Dictionary of American Biography, Charles Scribner’s Sons, New York, 1936, Volume 2, Pt. 2, p. 125.



COLLAMER, Jacob,
1791-1865, lawyer, jurist.  U.S. Senator from Vermont.  U.S. Senator, 1854-1865.  Supported the Free Soil-Party and the non-extension of slavery into the new territories. Voted for Thirteenth Amendment to the Constitution, abolishing slavery    


COLLAMER, JACOB, a Representative and a Senator from Vermont; born in Troy, New York, January 8, 1791; moved with his father to Burlington, Vt.; attended the common schools, and graduated from the University of Vermont at Burlington in 1810; served in the War of 1812; studied law; admitted to the bar in 1813 and practiced in Woodstock, Vt., from 1813 to 1833; member, State house of representatives 1821, 1822, 1827, 1828; State's attorney for Windsor County 1822-1824; judge of the superior court 1833-1842; elected as a Whig to the Twenty-eighth, Twenty-ninth, and Thirtieth Congresses (March 4, 1843-March 3, 1849); chairman, Committee on Manufactures (Twenty-eighth Congress), Committee on Public Lands (Thirtieth Congress); appointed Postmaster General by President Zachary Taylor 1849-1850; again judge of the superior court of Vermont 1850-1854; elected in 1855 as a Republican to the United States Senate; reelected in 1861 and served from March 4, 1855, until his death in Woodstock, Windsor County, Vt., November 9, 1865; chairman, Committee on Engrossed Bills (Thirty-fourth Congress), Committee on Post Office and Post Roads (Thirty-seventh through Thirty-ninth Congresses), Committee on Library (Thirty-eighth and Thirty-ninth Congresses); interment in River Street Cemetery. 

Biographical Directory of the United States Congress, 1774-Present.

COLLAMER, JACOB (January 8, 1791-November 9, 1865), judge, United States senator, postmaster-general, was born in Troy, New York, third of the eight children of Samuel Collamer, member of an early Massachusetts family, and Elizabeth Van Ornum, of colonial Dutch descent.

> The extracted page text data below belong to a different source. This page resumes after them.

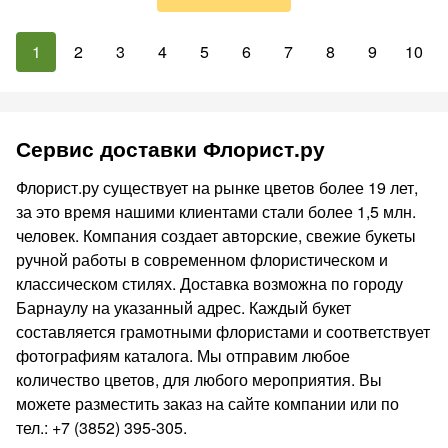
1
2
3
4
5
6
7
8
9
10
Сервис доставки Флорист.ру
Флорист.ру существует на рынке цветов более 19 лет,
за это время нашими клиентами стали более 1,5 млн.
человек. Компания создает авторские, свежие букеты
ручной работы в современном флористическом и
классическом стилях. Доставка возможна по городу
Барнаулу на указанный адрес. Каждый букет
составляется грамотными флористами и соответствует
фотографиям каталога. Мы отправим любое
количество цветов, для любого мероприятия. Вы
можете разместить заказ на сайте компании или по
тел.: +7 (3852) 395-305.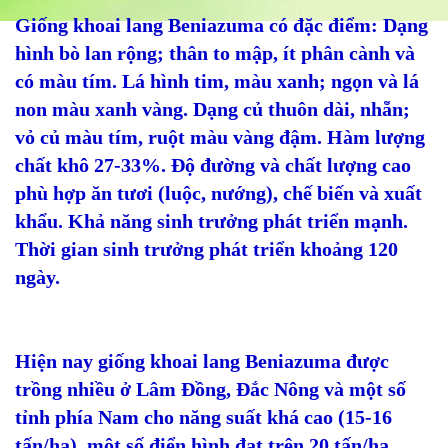
Giống khoai lang Beniazuma có đặc điểm: Dạng
hình bò lan rộng; thân to mập, ít phân cành và
có màu tím. Lá hình tim, màu xanh; ngọn và lá
non màu xanh vàng. Dạng củ thuôn dài, nhẵn;
vỏ củ màu tím, ruột màu vàng đậm. Hàm lượng
chất khô 27-33%. Độ đường và chất lượng cao
phù hợp ăn tươi (luộc, nướng), chế biến và xuất
khẩu. Khả năng sinh trưởng phát triển mạnh.
Thời gian sinh trưởng phát triển khoảng 120
ngày.
Hiện nay giống khoai lang Beniazuma được
trồng nhiều ở Lâm Đồng, Đắc Nông và một số
tỉnh phía Nam cho năng suất khá cao (15-16
tấn/ha), một số điển hình đạt trên 20 tấn/ha,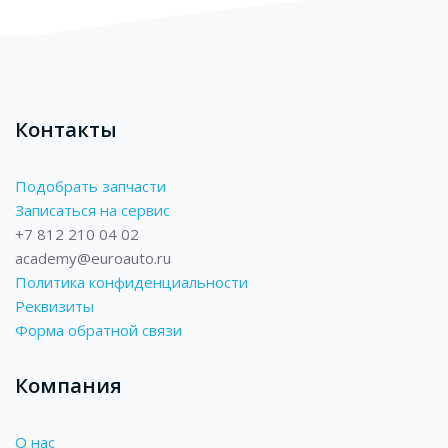
Контакты
Подобрать запчасти
Записаться на сервис
+7 812 210 04 02
academy@euroauto.ru
Политика конфиденциальности
Реквизиты
Форма обратной связи
Компания
О нас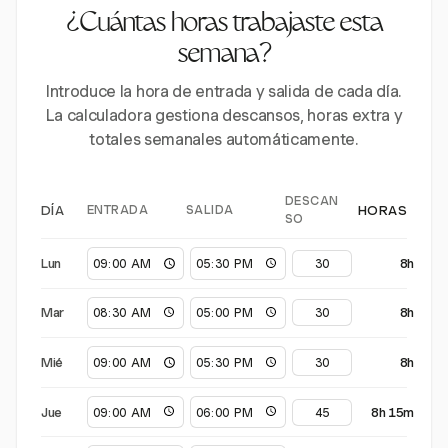
¿Cuántas horas trabajaste esta
semana?
Introduce la hora de entrada y salida de cada día.
La calculadora gestiona descansos, horas extra y
totales semanales automáticamente.
DESCAN
ENTRADA
SALIDA
DÍA
HORAS
SO
Lun
8h
Mar
8h
Mié
8h
Jue
8h 15m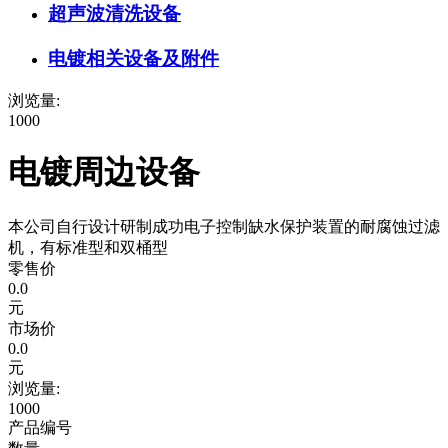
超声波清洗设备
电镀相关设备及附件
浏览量:
1000
电镀周边设备
本公司自行设计研制成功电子控制缺水保护装置的耐腐蚀过滤
机，有标准型和双桶型
零售价
0.0
元
市场价
0.0
元
浏览量:
1000
产品编号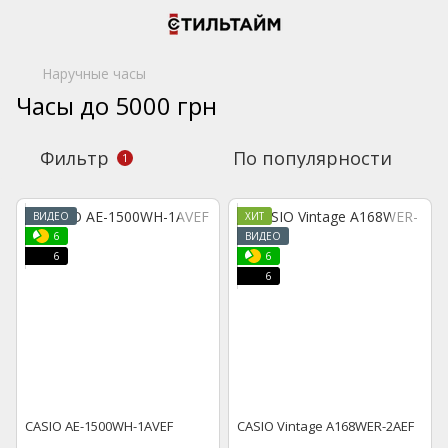
Наручные часы
Часы до 5000 грн
Фильтр
По популярности
1
ВИДЕО
ХИТ
6
ВИДЕО
6
6
6
CASIO AE-1500WH-1AVEF
CASIO Vintage A168WER-2AEF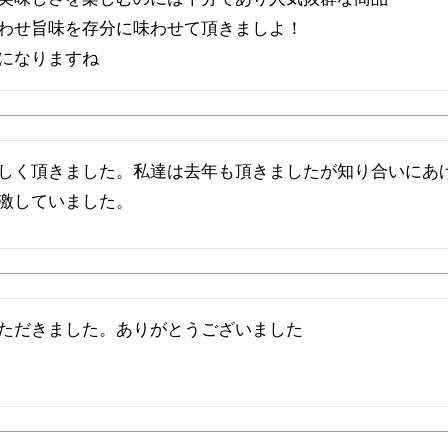
わせ旨味を存分に味わせて頂きましよ！

しく頂きました。私達は去年も頂きましたが知り合いにあ
激していました。
ただきました。ありがとうございました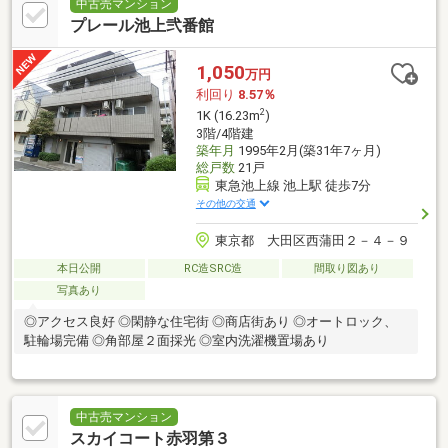
中古売マンション
プレール池上弐番館
1,050
万円
利回り
8.57％
2
1K (16.23m
)
3階/4階建
築年月
1995年2月(築31年7ヶ月)
総戸数
21戸
東急池上線 池上駅 徒歩7分
その他の交通
東京都 大田区西蒲田２－４－９
本日公開
RC造SRC造
間取り図あり
写真あり
◎アクセス良好 ◎閑静な住宅街 ◎商店街あり ◎オートロック、
駐輪場完備 ◎角部屋２面採光 ◎室内洗濯機置場あり
中古売マンション
スカイコート赤羽第３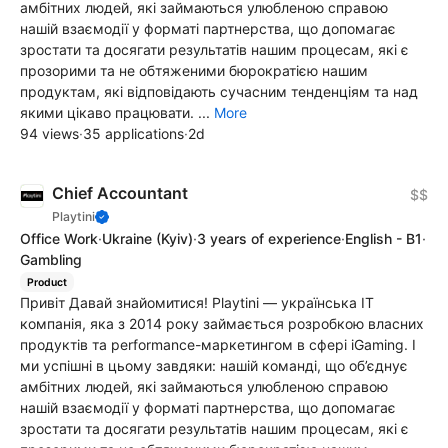
амбітних людей, які займаються улюбленою справою
нашій взаємодії у форматі партнерства, що допомагає
зростати та досягати результатів нашим процесам, які є
прозорими та не обтяженими бюрократією нашим
продуктам, які відповідають сучасним тенденціям та над
якими цікаво працювати. ...
More
94 views
·
35 applications
·
2d
Chief Accountant
$$
Playtini
Office Work
·
Ukraine
(Kyiv)
·
3 years of experience
·
English - B1
·
Gambling
Product
Привіт Давай знайомитися! Playtini — українська ІТ
компанія, яка з 2014 року займається розробкою власних
продуктів та performance-маркетингом в сфері iGaming. І
ми успішні в цьому завдяки: нашій команді, що об’єднує
амбітних людей, які займаються улюбленою справою
нашій взаємодії у форматі партнерства, що допомагає
зростати та досягати результатів нашим процесам, які є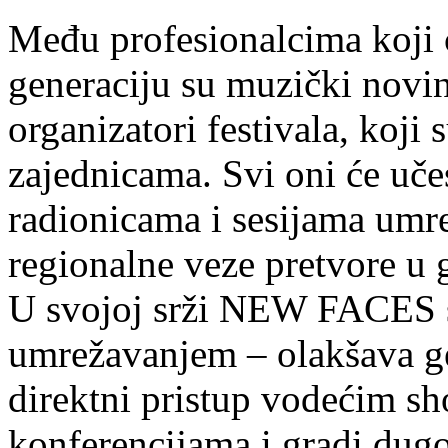
Među profesionalcima koji 
generaciju su muzički novin
organizatori festivala, koji 
zajednicama. Svi oni će uče
radionicama i sesijama umr
regionalne veze pretvore u 
U svojoj srži NEW FACES s
umrežavanjem – olakšava g
direktni pristup vodećim sh
konferencijama i gradi dug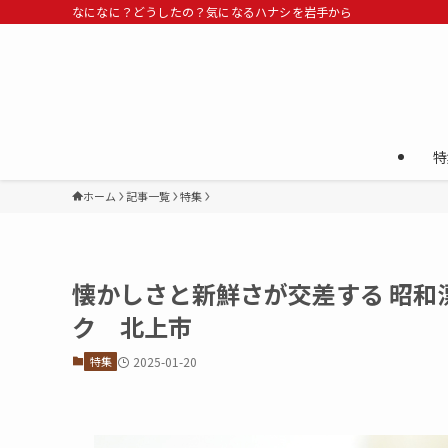
なになに？どうしたの？気になるハナシを岩手から
特
ホーム
記事一覧
特集
懐かしさと新鮮さが交差する 昭和
ク 北上市
特集
2025-01-20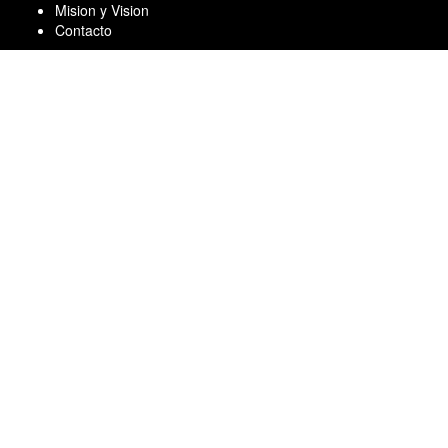
Skip
Mision y Vision
to
Contacto
content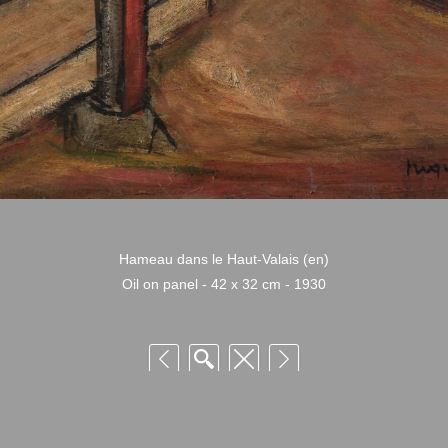
Hameau dans le Haut-Valais (en)
Oil on panel - 42 x 32 cm - 1930
 Niquille – Utilisation et reproduction non autorisée sans consentement préalabl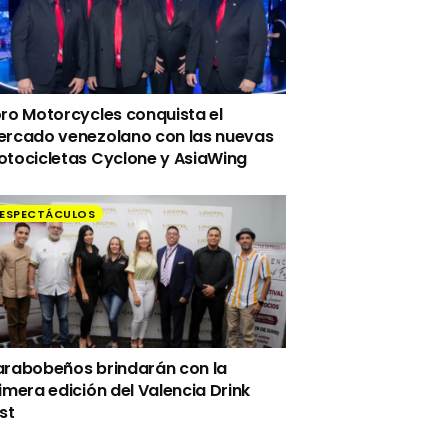
ro Motorcycles conquista el
rcado venezolano con las nuevas
tocicletas Cyclone y AsiaWing
ESPECTÁCULOS
rabobeños brindarán con la
imera edición del Valencia Drink
st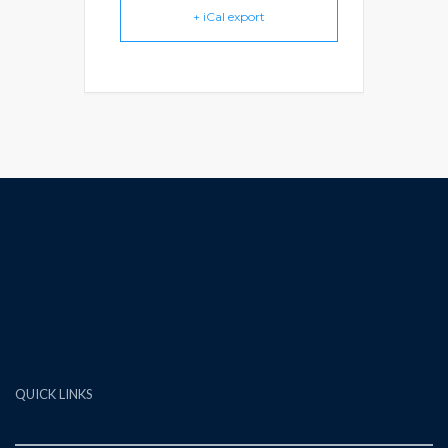
+ iCal export
QUICK LINKS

The family moved to Burlington, Vermont, when Jacob was about four. Here he prepared for college under members of the faculty, and graduated from the University of Vermont in 1810. At once he began the study of law at St. Albans, Vermont, under Mr. Langworthy and later under Benjamin Swift, afterward senator. His studies were interrupted by his being drafted into the detailed militia service in 1812. He served as lieutenant of artillery and as aide to General French, with whom he went to Plattsburg, arriving in the evening after the battle was over. Admitted to the bar in 1813 he practised at Randolph Center until he removed to Royalton in 1816. He married Mary N. Stone of St. Albans, daughter of Abijah Stone, on July 15, 1817. He served four terms in the legislature as representative of Royalton, and was one of the assistant judges of the supreme court of Vermont from 1833 until 1842 when he declined reelection. As delegate to the Vermont constitutional convention (1836) he actively supported the movement to substitute a state Senate for the old Governor's Council. "That amendment has been largely attributed to the ability and zeal with which he urged it" (Barrett, post). This year he moved to Woodstock, Vermont, his home for the rest of his life. His national career began in 1842 when, after a close and hotly contested election, he was chosen member of the House of Representatives for the 2nd Congressional District. Reelected in 1844 and 1846, he declined a fourth election. As representative he made speeches on the annexation of Texas, the Mexican War, and the tariff, his address on "Wools and Woolens" attracting most attention. Recommended for a cabinet position by a legislative caucus, he became postmaster-general in the cabinet of President Taylor (1849). His service was short, for upon the death of President Taylor in July 1850 he resigned with the rest of the cabinet.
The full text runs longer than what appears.